- [HOW TO COMPLETE THIS TASK]: Search the data for the word "камеры" and copy out every line that has it.

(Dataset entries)
§

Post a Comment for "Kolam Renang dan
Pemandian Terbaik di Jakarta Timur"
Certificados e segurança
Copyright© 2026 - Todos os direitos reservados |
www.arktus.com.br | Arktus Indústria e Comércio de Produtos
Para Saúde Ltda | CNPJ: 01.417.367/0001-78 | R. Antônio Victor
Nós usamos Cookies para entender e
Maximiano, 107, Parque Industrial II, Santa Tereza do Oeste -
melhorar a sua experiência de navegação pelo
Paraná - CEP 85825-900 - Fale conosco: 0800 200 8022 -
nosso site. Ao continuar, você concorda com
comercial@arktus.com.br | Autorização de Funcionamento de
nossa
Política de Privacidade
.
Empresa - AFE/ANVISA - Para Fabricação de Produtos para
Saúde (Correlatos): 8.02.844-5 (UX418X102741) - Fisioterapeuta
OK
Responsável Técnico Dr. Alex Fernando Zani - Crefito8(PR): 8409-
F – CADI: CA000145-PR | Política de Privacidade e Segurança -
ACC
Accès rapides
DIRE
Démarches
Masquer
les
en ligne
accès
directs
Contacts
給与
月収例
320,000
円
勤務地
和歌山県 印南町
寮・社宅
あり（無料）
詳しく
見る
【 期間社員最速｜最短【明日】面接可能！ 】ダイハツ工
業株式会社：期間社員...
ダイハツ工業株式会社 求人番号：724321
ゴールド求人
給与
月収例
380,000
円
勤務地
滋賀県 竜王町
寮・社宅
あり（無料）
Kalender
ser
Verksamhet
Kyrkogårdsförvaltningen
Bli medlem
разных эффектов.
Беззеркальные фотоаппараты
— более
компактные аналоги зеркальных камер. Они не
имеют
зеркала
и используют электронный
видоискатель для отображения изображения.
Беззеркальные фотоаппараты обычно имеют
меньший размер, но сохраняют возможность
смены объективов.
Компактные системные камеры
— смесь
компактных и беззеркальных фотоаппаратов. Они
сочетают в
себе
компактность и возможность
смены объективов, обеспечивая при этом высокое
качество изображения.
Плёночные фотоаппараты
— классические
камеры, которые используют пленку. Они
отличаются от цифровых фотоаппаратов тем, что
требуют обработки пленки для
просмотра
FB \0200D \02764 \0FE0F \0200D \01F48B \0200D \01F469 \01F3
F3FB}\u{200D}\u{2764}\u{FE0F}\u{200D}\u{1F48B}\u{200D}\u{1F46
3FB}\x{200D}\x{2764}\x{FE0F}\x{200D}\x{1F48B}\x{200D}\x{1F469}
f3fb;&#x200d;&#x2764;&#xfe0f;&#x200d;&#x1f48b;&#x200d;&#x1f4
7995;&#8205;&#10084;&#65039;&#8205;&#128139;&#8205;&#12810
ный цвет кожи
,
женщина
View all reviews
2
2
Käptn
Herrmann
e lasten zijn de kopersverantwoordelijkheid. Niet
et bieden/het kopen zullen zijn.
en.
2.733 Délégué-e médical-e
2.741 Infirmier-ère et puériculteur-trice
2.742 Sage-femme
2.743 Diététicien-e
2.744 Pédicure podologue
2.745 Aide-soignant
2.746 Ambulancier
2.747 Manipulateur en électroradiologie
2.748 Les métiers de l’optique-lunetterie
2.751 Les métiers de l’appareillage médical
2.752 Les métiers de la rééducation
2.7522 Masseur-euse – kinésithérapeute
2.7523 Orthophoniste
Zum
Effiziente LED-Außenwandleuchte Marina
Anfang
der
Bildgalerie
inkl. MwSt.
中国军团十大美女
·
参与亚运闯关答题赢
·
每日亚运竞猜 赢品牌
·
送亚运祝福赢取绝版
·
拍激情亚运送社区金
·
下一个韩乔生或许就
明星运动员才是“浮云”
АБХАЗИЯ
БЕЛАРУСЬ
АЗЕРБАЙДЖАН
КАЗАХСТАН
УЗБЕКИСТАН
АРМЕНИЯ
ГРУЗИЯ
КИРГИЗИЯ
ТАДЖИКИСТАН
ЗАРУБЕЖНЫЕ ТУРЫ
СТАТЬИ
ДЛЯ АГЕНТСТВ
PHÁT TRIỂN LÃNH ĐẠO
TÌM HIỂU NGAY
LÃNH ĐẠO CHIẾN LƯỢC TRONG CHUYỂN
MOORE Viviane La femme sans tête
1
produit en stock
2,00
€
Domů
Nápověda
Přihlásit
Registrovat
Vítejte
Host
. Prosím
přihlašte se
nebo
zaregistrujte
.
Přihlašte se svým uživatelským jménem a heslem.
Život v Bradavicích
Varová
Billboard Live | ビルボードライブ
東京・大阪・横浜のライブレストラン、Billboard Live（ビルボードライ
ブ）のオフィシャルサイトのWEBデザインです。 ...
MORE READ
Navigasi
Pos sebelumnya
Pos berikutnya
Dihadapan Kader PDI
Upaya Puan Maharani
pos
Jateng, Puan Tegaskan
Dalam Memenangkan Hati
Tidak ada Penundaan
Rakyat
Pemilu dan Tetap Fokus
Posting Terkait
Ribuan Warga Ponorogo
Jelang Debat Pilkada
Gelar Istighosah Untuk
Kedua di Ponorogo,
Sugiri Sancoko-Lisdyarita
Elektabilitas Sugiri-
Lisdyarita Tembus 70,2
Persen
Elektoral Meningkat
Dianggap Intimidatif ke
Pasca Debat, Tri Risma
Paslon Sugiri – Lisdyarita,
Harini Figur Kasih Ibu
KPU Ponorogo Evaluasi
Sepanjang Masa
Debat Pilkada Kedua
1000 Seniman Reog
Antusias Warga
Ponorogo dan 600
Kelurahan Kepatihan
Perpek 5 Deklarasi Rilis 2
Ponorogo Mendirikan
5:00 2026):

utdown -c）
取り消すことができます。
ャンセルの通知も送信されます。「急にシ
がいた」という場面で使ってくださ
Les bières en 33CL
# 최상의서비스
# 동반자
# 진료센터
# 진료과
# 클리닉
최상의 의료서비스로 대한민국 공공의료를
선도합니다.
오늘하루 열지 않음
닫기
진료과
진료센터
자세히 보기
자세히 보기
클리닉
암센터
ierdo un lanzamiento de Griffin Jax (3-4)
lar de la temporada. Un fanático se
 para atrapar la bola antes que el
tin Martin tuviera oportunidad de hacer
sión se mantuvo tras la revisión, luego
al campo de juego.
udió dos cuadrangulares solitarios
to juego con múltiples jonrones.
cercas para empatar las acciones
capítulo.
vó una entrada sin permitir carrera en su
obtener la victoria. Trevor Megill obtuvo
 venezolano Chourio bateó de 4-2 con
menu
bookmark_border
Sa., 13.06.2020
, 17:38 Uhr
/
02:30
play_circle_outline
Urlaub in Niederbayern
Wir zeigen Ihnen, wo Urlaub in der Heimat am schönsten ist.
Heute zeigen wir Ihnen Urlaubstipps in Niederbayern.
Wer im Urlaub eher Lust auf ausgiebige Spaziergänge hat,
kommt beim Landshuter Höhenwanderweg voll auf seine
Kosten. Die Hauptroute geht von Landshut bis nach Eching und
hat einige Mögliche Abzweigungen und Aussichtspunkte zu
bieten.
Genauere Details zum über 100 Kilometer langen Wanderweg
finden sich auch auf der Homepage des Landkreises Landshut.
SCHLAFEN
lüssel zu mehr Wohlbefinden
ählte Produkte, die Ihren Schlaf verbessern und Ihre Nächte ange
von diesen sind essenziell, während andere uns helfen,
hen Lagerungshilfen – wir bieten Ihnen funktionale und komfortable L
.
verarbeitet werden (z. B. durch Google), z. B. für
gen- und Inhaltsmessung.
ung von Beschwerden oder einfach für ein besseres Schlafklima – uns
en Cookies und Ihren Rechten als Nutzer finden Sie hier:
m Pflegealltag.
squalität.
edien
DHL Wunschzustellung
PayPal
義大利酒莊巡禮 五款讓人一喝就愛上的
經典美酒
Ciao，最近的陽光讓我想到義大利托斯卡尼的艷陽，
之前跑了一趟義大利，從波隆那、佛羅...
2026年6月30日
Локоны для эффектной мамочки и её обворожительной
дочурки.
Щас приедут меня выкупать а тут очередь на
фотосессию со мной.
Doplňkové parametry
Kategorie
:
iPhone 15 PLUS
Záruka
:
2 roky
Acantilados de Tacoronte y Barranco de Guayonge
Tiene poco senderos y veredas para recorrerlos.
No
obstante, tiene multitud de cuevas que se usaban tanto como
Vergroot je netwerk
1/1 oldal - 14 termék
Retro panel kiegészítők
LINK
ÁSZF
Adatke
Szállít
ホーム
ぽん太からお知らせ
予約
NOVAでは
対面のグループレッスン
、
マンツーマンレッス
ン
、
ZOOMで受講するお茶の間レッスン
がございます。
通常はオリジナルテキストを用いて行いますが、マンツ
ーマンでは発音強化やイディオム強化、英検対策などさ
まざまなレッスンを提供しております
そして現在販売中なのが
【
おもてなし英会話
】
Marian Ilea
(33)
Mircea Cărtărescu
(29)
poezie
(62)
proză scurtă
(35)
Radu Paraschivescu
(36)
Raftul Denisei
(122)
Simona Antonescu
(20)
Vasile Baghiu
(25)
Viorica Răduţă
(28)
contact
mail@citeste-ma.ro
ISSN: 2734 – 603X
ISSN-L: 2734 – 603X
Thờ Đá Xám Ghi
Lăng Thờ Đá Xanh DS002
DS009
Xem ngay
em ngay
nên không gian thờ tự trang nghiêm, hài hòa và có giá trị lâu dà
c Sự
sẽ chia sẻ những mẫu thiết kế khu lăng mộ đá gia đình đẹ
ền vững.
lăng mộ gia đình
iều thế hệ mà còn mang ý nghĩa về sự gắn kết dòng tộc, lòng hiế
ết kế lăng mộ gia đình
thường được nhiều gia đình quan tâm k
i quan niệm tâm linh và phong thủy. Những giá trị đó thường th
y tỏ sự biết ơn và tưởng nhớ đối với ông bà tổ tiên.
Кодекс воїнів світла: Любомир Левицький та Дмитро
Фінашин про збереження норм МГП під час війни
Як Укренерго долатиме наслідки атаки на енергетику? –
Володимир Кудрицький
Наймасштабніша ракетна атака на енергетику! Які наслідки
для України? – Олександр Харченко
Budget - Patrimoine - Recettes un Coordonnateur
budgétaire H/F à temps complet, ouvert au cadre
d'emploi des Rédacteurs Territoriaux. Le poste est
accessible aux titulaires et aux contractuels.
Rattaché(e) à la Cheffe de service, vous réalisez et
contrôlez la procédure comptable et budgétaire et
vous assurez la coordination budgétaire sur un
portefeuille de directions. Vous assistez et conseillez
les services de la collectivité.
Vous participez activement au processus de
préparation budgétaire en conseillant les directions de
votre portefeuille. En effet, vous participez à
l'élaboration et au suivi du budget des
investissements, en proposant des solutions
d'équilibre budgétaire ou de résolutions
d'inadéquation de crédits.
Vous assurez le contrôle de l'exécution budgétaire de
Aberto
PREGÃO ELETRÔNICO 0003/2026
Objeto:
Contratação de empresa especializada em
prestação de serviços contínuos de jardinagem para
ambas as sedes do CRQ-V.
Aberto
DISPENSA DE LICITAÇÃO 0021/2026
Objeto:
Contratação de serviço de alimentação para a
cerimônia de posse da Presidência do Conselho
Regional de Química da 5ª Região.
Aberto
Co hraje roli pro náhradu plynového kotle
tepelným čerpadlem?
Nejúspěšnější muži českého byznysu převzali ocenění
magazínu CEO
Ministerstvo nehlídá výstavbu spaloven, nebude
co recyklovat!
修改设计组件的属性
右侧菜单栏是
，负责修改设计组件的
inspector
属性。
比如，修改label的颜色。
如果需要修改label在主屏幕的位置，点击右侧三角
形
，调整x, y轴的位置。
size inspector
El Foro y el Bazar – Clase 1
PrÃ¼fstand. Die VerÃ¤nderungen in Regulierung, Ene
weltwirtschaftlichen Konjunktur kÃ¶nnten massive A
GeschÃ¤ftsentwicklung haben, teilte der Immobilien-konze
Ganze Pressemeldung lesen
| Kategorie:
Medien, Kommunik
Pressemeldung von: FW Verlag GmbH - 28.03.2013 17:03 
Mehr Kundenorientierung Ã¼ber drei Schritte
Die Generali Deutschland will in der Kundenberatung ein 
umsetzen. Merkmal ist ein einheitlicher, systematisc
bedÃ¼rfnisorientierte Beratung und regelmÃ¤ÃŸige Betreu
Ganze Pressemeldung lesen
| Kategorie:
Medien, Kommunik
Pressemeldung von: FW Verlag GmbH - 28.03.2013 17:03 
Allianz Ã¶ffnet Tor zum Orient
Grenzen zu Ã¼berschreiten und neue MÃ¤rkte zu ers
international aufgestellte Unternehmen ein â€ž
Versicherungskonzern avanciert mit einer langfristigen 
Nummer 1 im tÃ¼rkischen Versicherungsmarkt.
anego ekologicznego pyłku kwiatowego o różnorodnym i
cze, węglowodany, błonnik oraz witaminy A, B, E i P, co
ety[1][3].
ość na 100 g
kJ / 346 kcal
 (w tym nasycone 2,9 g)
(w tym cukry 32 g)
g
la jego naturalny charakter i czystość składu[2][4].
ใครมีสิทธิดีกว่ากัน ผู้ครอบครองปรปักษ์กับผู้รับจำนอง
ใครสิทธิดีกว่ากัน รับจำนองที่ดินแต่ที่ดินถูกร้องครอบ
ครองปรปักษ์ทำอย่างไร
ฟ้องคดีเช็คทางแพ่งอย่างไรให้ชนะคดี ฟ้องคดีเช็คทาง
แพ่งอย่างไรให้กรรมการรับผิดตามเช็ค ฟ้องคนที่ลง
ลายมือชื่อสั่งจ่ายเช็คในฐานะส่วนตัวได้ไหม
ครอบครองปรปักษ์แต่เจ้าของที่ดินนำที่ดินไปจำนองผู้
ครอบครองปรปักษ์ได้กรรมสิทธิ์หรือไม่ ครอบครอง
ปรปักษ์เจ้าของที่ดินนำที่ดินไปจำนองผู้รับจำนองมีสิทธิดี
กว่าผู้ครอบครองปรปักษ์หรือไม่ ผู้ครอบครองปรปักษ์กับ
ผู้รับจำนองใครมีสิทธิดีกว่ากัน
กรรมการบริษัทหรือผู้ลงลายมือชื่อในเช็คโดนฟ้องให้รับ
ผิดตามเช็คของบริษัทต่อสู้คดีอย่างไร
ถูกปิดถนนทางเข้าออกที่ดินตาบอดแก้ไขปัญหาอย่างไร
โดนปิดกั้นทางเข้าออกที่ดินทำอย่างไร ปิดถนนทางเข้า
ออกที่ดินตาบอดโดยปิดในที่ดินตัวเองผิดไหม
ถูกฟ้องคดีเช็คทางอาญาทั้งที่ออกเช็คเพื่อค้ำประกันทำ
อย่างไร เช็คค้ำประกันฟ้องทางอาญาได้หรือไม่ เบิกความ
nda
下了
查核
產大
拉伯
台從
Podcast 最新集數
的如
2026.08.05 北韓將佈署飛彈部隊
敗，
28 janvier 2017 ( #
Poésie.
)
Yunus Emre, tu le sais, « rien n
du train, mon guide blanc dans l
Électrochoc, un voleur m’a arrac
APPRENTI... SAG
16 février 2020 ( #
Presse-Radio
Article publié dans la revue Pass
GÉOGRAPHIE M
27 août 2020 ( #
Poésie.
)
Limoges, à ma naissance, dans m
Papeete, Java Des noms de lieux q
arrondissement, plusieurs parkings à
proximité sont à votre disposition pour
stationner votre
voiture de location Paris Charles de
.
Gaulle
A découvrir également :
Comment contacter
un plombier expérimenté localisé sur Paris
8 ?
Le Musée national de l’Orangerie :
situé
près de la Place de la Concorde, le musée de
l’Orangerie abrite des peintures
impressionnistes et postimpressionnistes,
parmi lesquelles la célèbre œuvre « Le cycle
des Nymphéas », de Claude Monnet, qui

§

- [EXPECTED OUTPUT]:
Компактные системные камеры
камеры, которые используют пленку. Они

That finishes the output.